## [EXERCISE]
Every line of the material below that holds the string "return" should be copied.

## [SUPPLIED MATERIAL]

------------------------------

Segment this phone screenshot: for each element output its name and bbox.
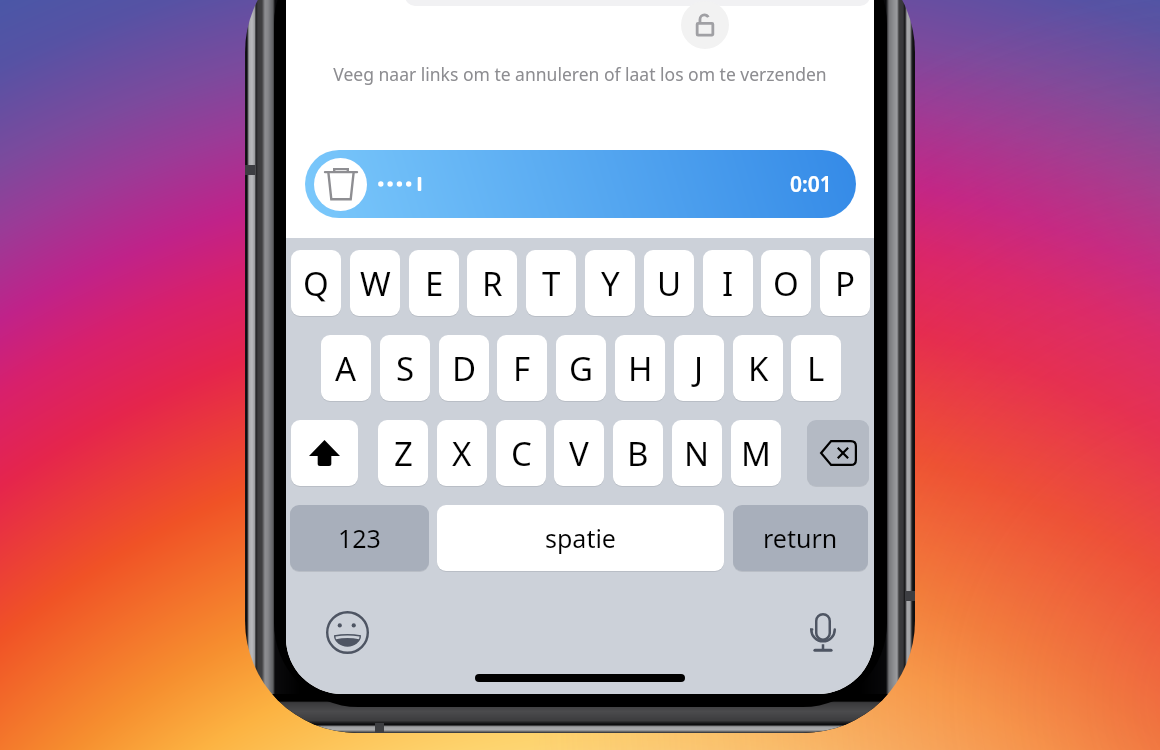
button[interactable]: W (350, 250, 400, 316)
staticText: K (748, 346, 769, 391)
staticText: spatie (545, 521, 616, 555)
button[interactable]: 0:01 (305, 150, 856, 218)
staticText: Y (601, 261, 620, 306)
staticText: F (513, 346, 531, 391)
button[interactable]: U (644, 250, 694, 316)
staticText: Q (303, 261, 329, 306)
button[interactable]: Backspace (807, 420, 869, 486)
staticText: W (360, 261, 391, 306)
button[interactable]: Dictation (797, 607, 848, 658)
button[interactable]: X (437, 420, 487, 486)
staticText: X (452, 431, 472, 476)
staticText: E (425, 261, 444, 306)
button[interactable]: H (615, 335, 665, 401)
button[interactable]: S (380, 335, 430, 401)
staticText: Veeg naar links om te annuleren of laat … (333, 62, 827, 86)
staticText: D (452, 346, 477, 391)
button[interactable]: L (791, 335, 841, 401)
button[interactable]: R (467, 250, 517, 316)
staticText: 0:01 (790, 170, 832, 199)
button[interactable]: spatie (437, 505, 724, 571)
button[interactable]: Lock recording (681, 1, 729, 49)
button[interactable]: V (554, 420, 604, 486)
button[interactable]: A (321, 335, 371, 401)
staticText: J (694, 346, 704, 391)
button[interactable]: F (497, 335, 547, 401)
button[interactable]: Emoji keyboard (322, 607, 373, 658)
staticText: U (657, 261, 682, 306)
staticText: return (763, 521, 838, 555)
button[interactable]: J (674, 335, 724, 401)
button[interactable]: Shift (291, 420, 358, 486)
staticText: R (482, 261, 503, 306)
button[interactable]: E (409, 250, 459, 316)
button[interactable]: D (439, 335, 489, 401)
staticText: B (627, 431, 649, 476)
staticText: M (741, 431, 771, 476)
staticText: N (684, 431, 710, 476)
button[interactable]: P (820, 250, 870, 316)
button[interactable]: Q (291, 250, 341, 316)
staticText: T (542, 261, 561, 306)
staticText: A (335, 346, 357, 391)
staticText: I (722, 261, 734, 306)
staticText: G (569, 346, 594, 391)
button[interactable]: B (613, 420, 663, 486)
button[interactable]: T (526, 250, 576, 316)
staticText: C (511, 431, 532, 476)
button[interactable]: Z (378, 420, 428, 486)
button[interactable]: return (733, 505, 868, 571)
staticText: O (773, 261, 799, 306)
button[interactable]: 123 (290, 505, 429, 571)
button[interactable]: Y (585, 250, 635, 316)
staticText: P (835, 261, 855, 306)
staticText: 123 (338, 521, 381, 555)
staticText: S (396, 346, 415, 391)
button[interactable]: I (703, 250, 753, 316)
staticText: Z (394, 431, 413, 476)
staticText: L (807, 346, 825, 391)
button[interactable]: G (556, 335, 606, 401)
button[interactable]: O (761, 250, 811, 316)
staticText: H (628, 346, 653, 391)
staticText: V (569, 431, 589, 476)
button[interactable]: K (733, 335, 783, 401)
button[interactable]: N (672, 420, 722, 486)
button[interactable]: C (496, 420, 546, 486)
button[interactable]: M (731, 420, 781, 486)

------------------------------

## [SOLUTION BELOW]
staticText: return (763, 521, 838, 555)
button[interactable]: return (733, 505, 868, 571)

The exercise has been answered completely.